Facteur aggravant, si le plus jeune des accusés passe le premier en justice, ses responsables sont eux âgés d’une vingtaine d’années de plus et risquent à tout moment de s’éteindre avant que la lumière ne soit faite sur leurs responsabilités. C’est une crainte majeure des parties civiles qui s’exaspèrent de voir la défense gagner du temps, pour permettre aux quatres accusés de disparaître avant même d’avoir été traduits en justice.

Le facteur temps, une donnée importante pour les accusés comme pour les victimes

Ironie extrême, les victimes  qui sont aujourd’hui 38 à se porter parties civiles, mais sont des milliers d’autres à attendre dans l’ombre le résultat de ces procès assistent aux efforts fournis par la communauté internationale afin de ménager la santé des accusés, tandis que de leur côté, malgré les séquelles des tortures infligées sous le régime de Pol Pot, elles ne bénéficient bien souvent d’aucune aide pour subvenir à leurs besoins et tenter d’effacer les traces des souffrances endurées.

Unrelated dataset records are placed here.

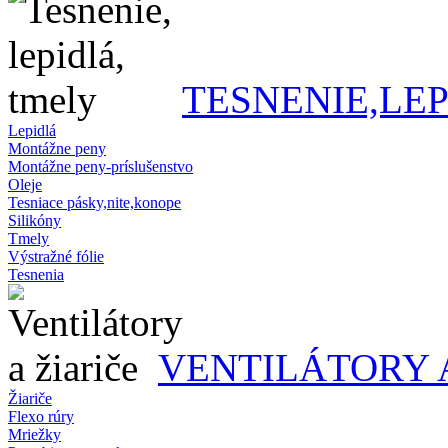
TESNENIE,LE
Lepidlá
Montážne peny
Montážne peny-príslušenstvo
Oleje
Tesniace pásky,nite,konope
Silikóny
Tmely
Výstražné fólie
Tesnenia
VENTILÁTORY 
Žiariče
Flexo rúry
Mriežky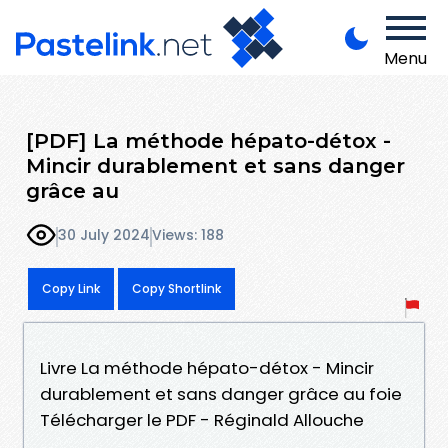
Menu
[PDF] La méthode hépato-détox -
Mincir durablement et sans danger
grâce au
30 July 2024
Views: 188
Copy Link
Copy Shortlink
Livre La méthode hépato-détox - Mincir
durablement et sans danger grâce au foie
Télécharger le PDF - Réginald Allouche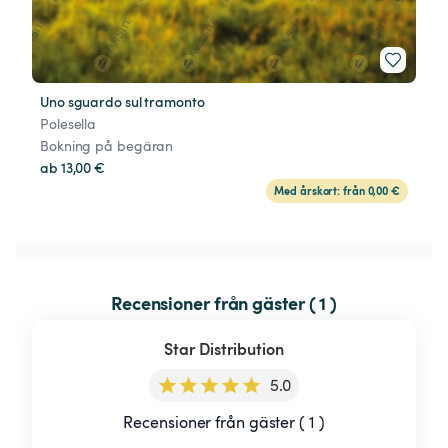
Uno sguardo sul tramonto
Polesella
Bokning på begäran
ab 13,00 €
Med årskort: från 0,00 €
Recensioner från gäster ( 1 )
Star Distribution
5.0
Recensioner från gäster ( 1 )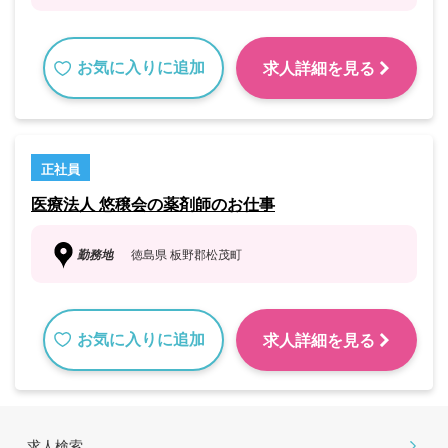
お気に入りに追加
求人詳細を見る
正社員
医療法人 悠穣会の薬剤師のお仕事
勤務地
徳島県 板野郡松茂町
お気に入りに追加
求人詳細を見る
求人検索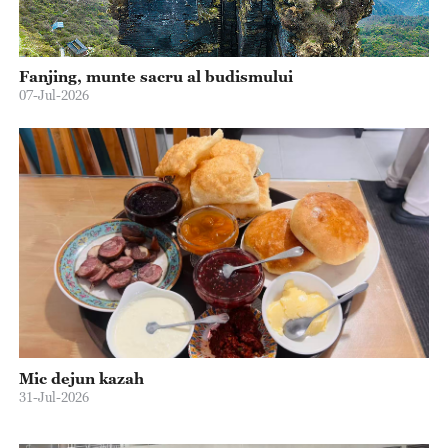
Fanjing, munte sacru al budismului
07-Jul-2026
Mic dejun kazah
31-Jul-2026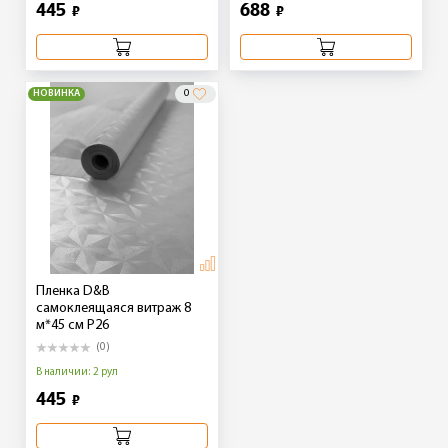
445
688
₽
₽
НОВИНКА
0
Пленка D&B
самоклеящаяся витраж 8
м*45 см Р26
(0)
В наличии: 2 рул
445
₽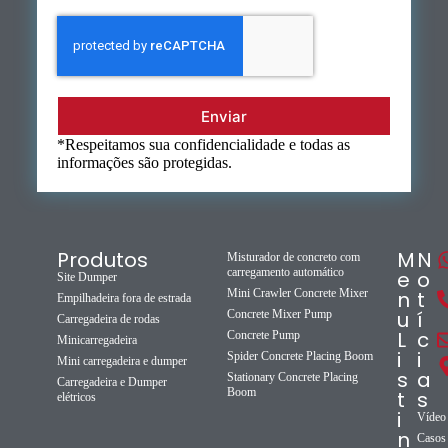
Enviar
*Respeitamos sua confidencialidade e todas as
informações são protegidas.
Produtos
M
N
Misturador de concreto com
carregamento automático
e
o
Site Dumper
Mini Crawler Concrete Mixer
n
t
Empilhadeira fora de estrada
u
í
Concrete Mixer Pump
Carregadeira de rodas
L
c
Concrete Pump
Minicarregadeira
i
i
Spider Concrete Placing Boom
Mini carregadeira e dumper
s
a
Stationary Concrete Placing
Carregadeira e Dumper
Boom
t
s
elétricos
i
Vídeo
n
Casos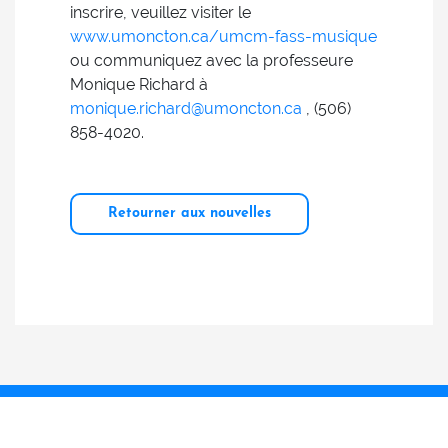
inscrire, veuillez visiter le
www.umoncton.ca/umcm-fass-musique
ou communiquez avec la professeure
Monique Richard à
monique.richard@umoncton.ca
, (506)
858-4020.
Retourner aux nouvelles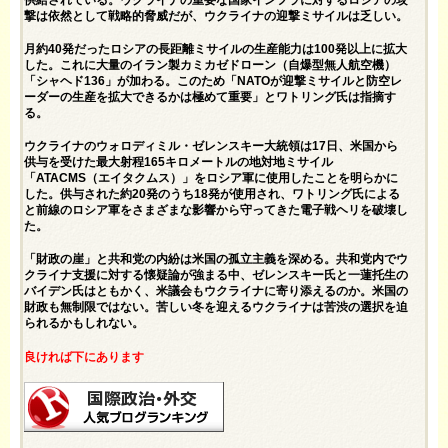
撃は依然として戦略的脅威だが、ウクライナの迎撃ミサイルは乏しい。
月約40発だったロシアの長距離ミサイルの生産能力は100発以上に拡大
した。これに大量のイラン製カミカゼドローン（自爆型無人航空機）
「シャヘド136」が加わる。このため「NATOが迎撃ミサイルと防空レ
ーダーの生産を拡大できるかは極めて重要」とワトリング氏は指摘す
る。
ウクライナのウォロディミル・ゼレンスキー大統領は17日、米国から
供与を受けた最大射程165キロメートルの地対地ミサイル
「ATACMS（エイタクムス）」をロシア軍に使用したことを明らかに
した。供与された約20発のうち18発が使用され、ワトリング氏による
と前線のロシア軍をさまざまな影響から守ってきた電子戦ヘリを破壊し
た。
「財政の崖」と共和党の内紛は米国の孤立主義を深める。共和党内でウ
クライナ支援に対する懐疑論が強まる中、ゼレンスキー氏と一蓮托生の
バイデン氏はともかく、米議会もウクライナに寄り添えるのか。米国の
財政も無制限ではない。苦しい冬を迎えるウクライナは苦渋の選択を迫
られるかもしれない。
良ければ下にあります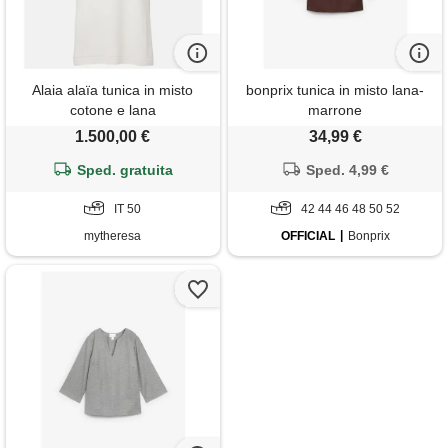
Alaia alaïa tunica in misto
bonprix tunica in misto lana-
cotone e lana
marrone
1.500,00 €
34,99 €
Sped. gratuita
Sped. 4,99 €
IT 50
42 44 46 48 50 52
mytheresa
OFFICIAL
Bonprix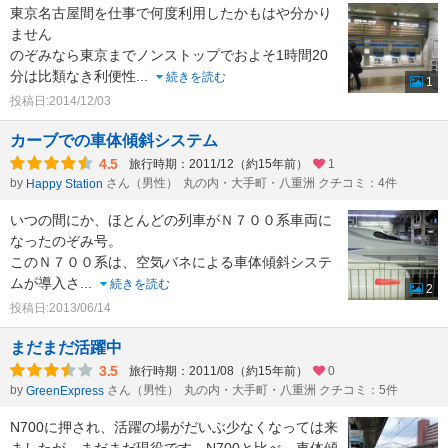
東京名古屋間を仕事で何度利用したかもはや分かり
ません
のぞみなら東京までノンストップでおよそ1時間20
分は比類なき利便性
...
続きを読む
1
投稿日:2014/12/03
カーブでの車体傾斜システム
4.5
旅行時期：2011/12（約15年前）
1
by
さん（男性）
丸の内・大手町・八重洲 クチコミ：4件
Happy Station
いつの間にか、ほとんどの列車がＮ７００系車両に
なったのぞみ号。
このＮ７００系は、空気バネによる車体傾斜システ
ムが導入さ
...
続きを読む
2
投稿日:2013/06/14
まだまだ活躍中
3.5
旅行時期：2011/08（約15年前）
0
by
さん（男性）
丸の内・大手町・八重洲 クチコミ：5件
GreenExpress
N700に押され、活躍の場がだいぶ少なくなっては来
ましたが、まだまだ現役です。N700と比べ、車体傾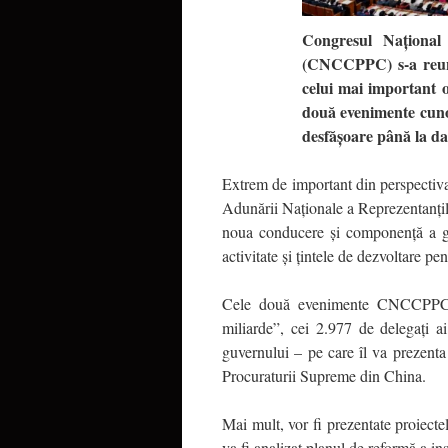
Congresul Național 
(CNCCPPC) s-a reunit
celui mai important o
două evenimente cun
desfășoare până la da
Extrem de important din perspectiva 
Adunării Naționale a Reprezentanți
noua conducere și componență a guve
activitate și țintele de dezvoltare pen
Cele două evenimente CNCCPPC 
miliarde”, cei 2.977 de delegați a
guvernului – pe care îl va prezent
Procuraturii Supreme din China.
Mai mult, vor fi prezentate proiectel
va fi analizat planul de reformă a inst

Les victimes sont ainsi face à un dilemme : il y a pour elles urgence à voir démarrer les audiences publiques, mais à précipiter le mouvement, l’on risque de se priver des instruments visant à démontrer l’implication des plus hauts responsables dans des faits précis, comme l’exige le droit.

A moins qu’à l’issue du premier procès qui pourrait se tenir dans les mois qui viennent, le débat s’ouvre de nouveau sur la notion d’entreprise criminelle conjointe, appliquée cette fois aux accusés du deuxième procès.

Les parties prenante s’interrogent :  était-ce alors bien nécessaire de soulever la question dès le mois d’août, quitte à perdre des mois avant le démarrage du procès de Duch ?

Ce délai illustre s’il en était besoin les difficultés de ce tribunal mixte, associant pratiques de divers horizons juridiques : d’une part la common law pratiquée dans les pays anglo-saxons et, jusque-là, dans la plupart des procès internationaux – une pratique qui se passe de l’existence du juge d’instruction – et d’autre part la civil law à la française, également pratiquée au Cambodge, qui se targue d’accorder une place plus importante à la participation des victimes, et démarre à l’issue d’une instruction menée dans le plus grand secret.